You may not know the name, but you know the sound. The sound of Hal Blaine was one of jubilance, energy, drama, power, ferocity, and swagger, ever deployed solely in service of the song. Upon his death yesterday at the age of 90, Brian Wilson deemed him "the greatest drummer ever." Few could argue with that description, as Blaine was Los Angeles' first-call drummer during perhaps the greatest period of pop invention in the latter half of the twentieth century. From 1966 to 1971, Blaine played on all six consecutive Grammy Record of the Year winners: Herb Alpert and The Tijuana Brass' "A Taste of Honey," Frank Sinatra's "Strangers in the Night," The 5th Dimension's "Up, Up, and Away," Simon and Garfunkel's "Mrs. Robinson," The 5th Dimension's "Aquarius/Let the Sunshine In," and Simon and Garfunkel's "Bridge Over Troubled Water." But those six songs barely scratch the surface of the Hal Blaine legacy.

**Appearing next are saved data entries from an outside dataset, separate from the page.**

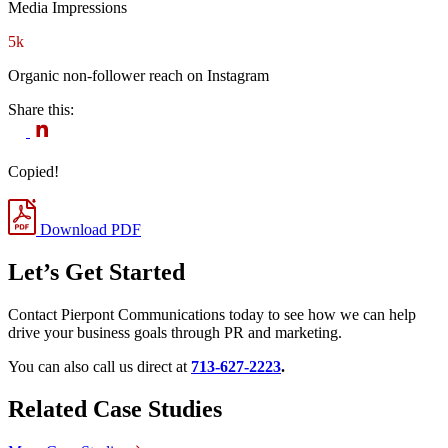
Media Impressions
5k
Organic non-follower reach on Instagram
Share this:
Copied!
Download PDF
Let’s Get Started
Contact Pierpont Communications today to see how we can help
drive your business goals through PR and marketing.
You can also call us direct at
713-627-2223
.
Related Case Studies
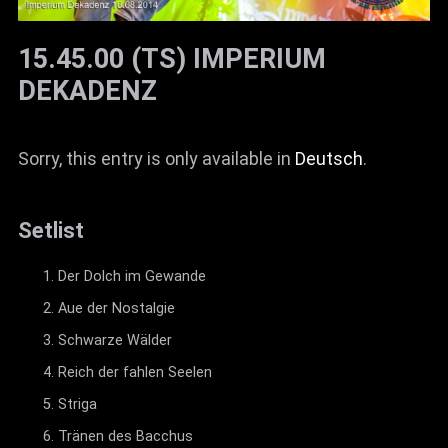
15.45.00 (TS) IMPERIUM
DEKADENZ
Sorry, this entry is only available in
Deutsch
.
Setlist
Der Dolch im Gewande
Aue der Nostalgie
Schwarze Wälder
Reich der fahlen Seelen
Striga
Tränen des Bacchus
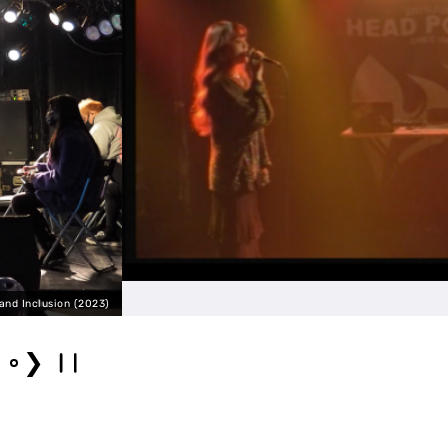
Circus Live #2023 
❯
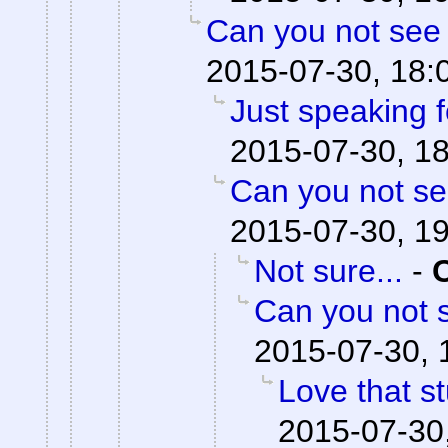
Can you not see 
2015-07-30, 18:
Just speaking f
2015-07-30, 1
Can you not se
2015-07-30, 1
Not sure...
-
Can you not s
2015-07-30, 
Love that st
2015-07-30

Born Harold Simon Belsky in Massachusetts, the drummer moved with his family to California in 1943 but made his first professional music in Chicago. After a three-year stint in the U.S. Army, he utilized the GI Bill to study there with renowned drum teacher Roy Knapp. He remembered honing his sight-reading skills in the city's strip clubs, and eventually put those abilities to good use on the session player circuit back home in California where he was often called upon, with his fellow musicians, to create or enhance arrangements on the spot. It was Blaine who created the famous, often-imitated introduction to The Ronettes' "Be My Baby" in 1963, doubtless one of the most recognizable passages in pop history. Phil Spector considered Blaine an indispensable part of his "house band" - the loose-knit group of top tier players who would collectively be known in later years as The Wrecking Crew. Blaine took credit for coining the name as a response to those older musicians who felt that the young men and women embracing rock-and-roll (but well-schooled in jazz, classical, and every genre that might be called for) would "wreck" the industry. Far from it, the group defined the sound of a generation and created music that still endures more than half a century later.

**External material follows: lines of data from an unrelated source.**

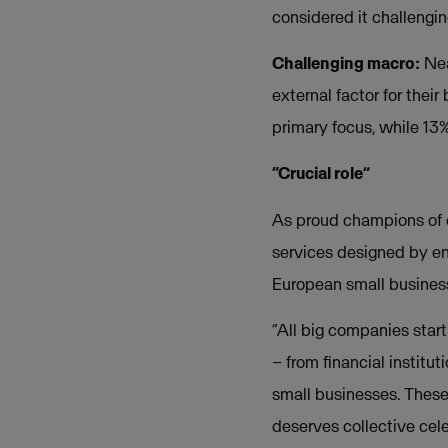
considered it challengin
Challenging macro:
Nea
external factor for thei
primary focus, while 13%
“Crucial role”
As proud champions of 
services designed by en
European small business
“All big companies start
– from financial institu
small businesses. These 
deserves collective cel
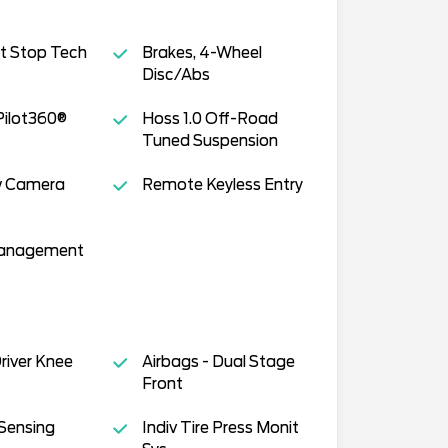
t Stop Tech
Brakes, 4-Wheel
Disc/Abs
Pilot360®
Hoss 1.0 Off-Road
Tuned Suspension
w Camera
Remote Keyless Entry
Management
Driver Knee
Airbags - Dual Stage
Front
Sensing
Indiv Tire Press Monit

The rock-solid, endlessly inventive anchor of The Wrecking Crew's rhythm section, Blaine contributed mightily to the sound of Spector's greatest disciple, Brian Wilson, and played on an approximate 150 top ten records and 40 chart-topping hits from The Beach Boys, Elvis Presley, Dean Martin, Sonny and Cher, The Byrds, The Mamas and The Papas, Johnny Rivers, Frank Sinatra, Nancy Sinatra, The Association, Cher, Carpenters, Captain and Tennille, The Supremes, and Barbra Streisand. It's been estimated that Blaine played on anywhere from 6,000 to 35,000 songs, but even at the low end of that spectrum, he would be considered one of the most recorded drummers of all time - perhaps the most. While the changing sound of music led to a distinctive tapering-off of the Wrecking Crew's assignments as the 1970s progressed, Blaine and his cohorts' influence never waned.
"Hal Blaine Strikes Again" read the rubber stamp that Blaine would deploy on pages and places which he had played. The Rock and Roll Hall of Fame inductee and Grammy Lifetime Achievement Award recipient will keep striking again and again every time a radio is turned on to the magnificent sounds he created. Bum-ba-bum-BOOM.
Michael Roche says
God bless you, Hal.
You will NEVER be forgotten!
Iain Carmichael says
We shall never see the likes of Hal Blaine again. When rock was creating and defining itself , this guy was one of the inventors/conjurors of so much of the greatest alchemy recorded.